What to produce
Return only the number of lines in the material below holding the string "Освен".

Information shown
━━━━

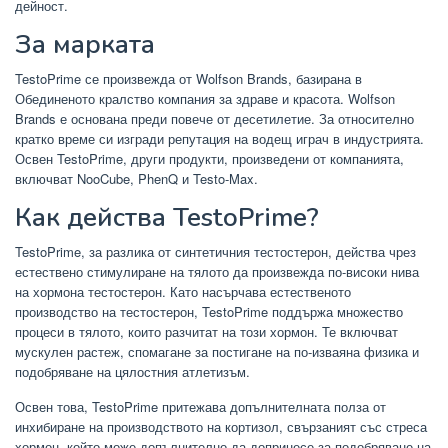
дейност.
За марката
TestoPrime се произвежда от Wolfson Brands, базирана в
Обединеното кралство компания за здраве и красота. Wolfson
Brands е основана преди повече от десетилетие. За относително
кратко време си изгради репутация на водещ играч в индустрията.
Освен TestoPrime, други продукти, произведени от компанията,
включват NooCube, PhenQ и Testo-Max.
Как действа TestoPrime?
TestoPrime, за разлика от синтетичния тестостерон, действа чрез
естествено стимулиране на тялото да произвежда по-високи нива
на хормона тестостерон. Като насърчава естественото
производство на тестостерон, TestoPrime поддържа множество
процеси в тялото, които разчитат на този хормон. Те включват
мускулен растеж, спомагане за постигане на по-изваяна физика и
подобряване на цялостния атлетизъм.
Освен това, TestoPrime притежава допълнителната полза от
инхибиране на производството на кортизол, свързаният със стреса
хормон, който може допълнително да допринесе за подобряване на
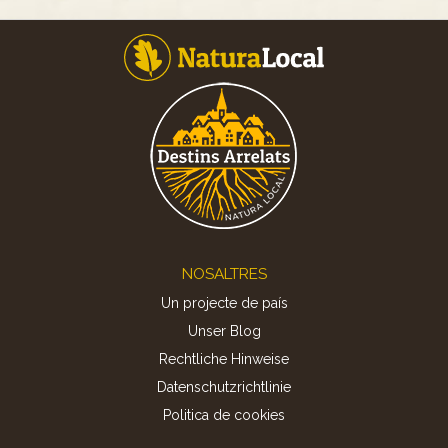
Footer
NOSALTRES
Un projecte de país
Unser Blog
Rechtliche Hinweise
Datenschutzrichtlinie
Politica de cookies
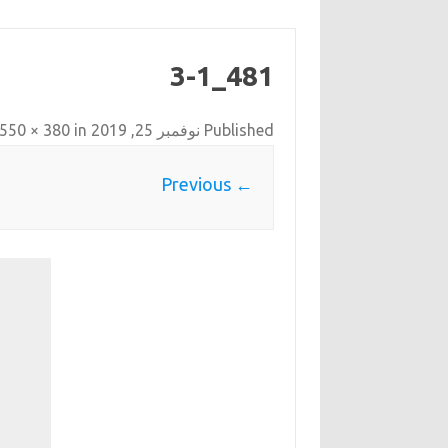
481_3-1
Published
نوفمبر 25, 2019
at
in
550 × 380
← Previous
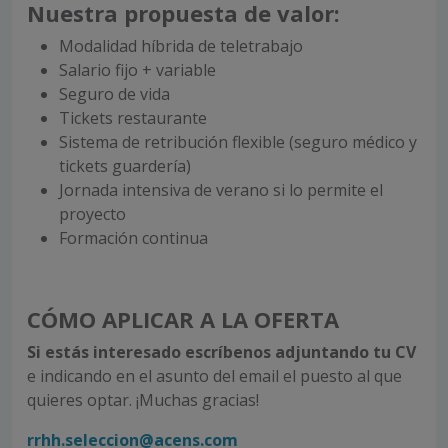
Nuestra propuesta de valor:
Modalidad híbrida de teletrabajo
Salario fijo + variable
Seguro de vida
Tickets restaurante
Sistema de retribución flexible (seguro médico y
tickets guardería)
Jornada intensiva de verano si lo permite el
proyecto
Formación continua
CÓMO APLICAR A LA OFERTA
Si estás interesado escríbenos
adjuntando tu CV
e indicando en el asunto del email el puesto al que
quieres optar. ¡Muchas gracias!
rrhh.seleccion@acens.com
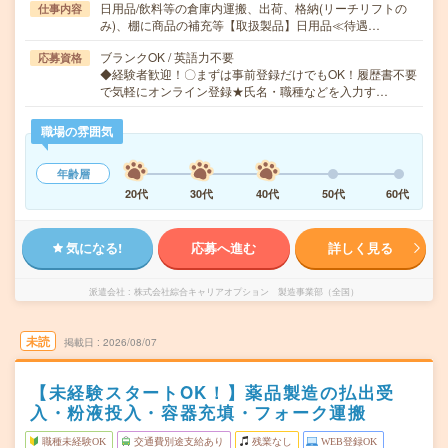
日用品/飲料等の倉庫内運搬、出荷、格納(リーチリフトの
仕事内容
み)、棚に商品の補充等【取扱製品】日用品≪待遇…
ブランクOK / 英語力不要
応募資格
◆経験者歓迎！〇まずは事前登録だけでもOK！履歴書不要
で気軽にオンライン登録★氏名・職種などを入力す…
職場の雰囲気
年齢層
20代
30代
40代
50代
60代
気になる!
応募へ進む
詳しく見る
派遣会社
株式会社綜合キャリアオプション 製造事業部（全国）
未読
掲載日
2026/08/07
【未経験スタートOK！】薬品製造の払出受
入・粉液投入・容器充填・フォーク運搬
職種未経験OK
交通費別途支給あり
残業なし
WEB登録OK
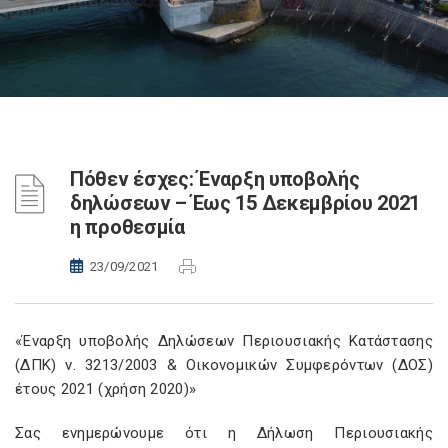
Πόθεν έσχες: Έναρξη υποβολής
δηλώσεων – Έως 15 Δεκεμβρίου 2021
η προθεσμία
23/09/2021
«Έναρξη υποβολής Δηλώσεων Περιουσιακής Κατάστασης
(ΔΠΚ) ν. 3213/2003 & Οικονομικών Συμφερόντων (ΔΟΣ)
έτους 2021 (χρήση 2020)»
Σας ενημερώνουμε ότι η Δήλωση Περιουσιακής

━━━━

Task answer
2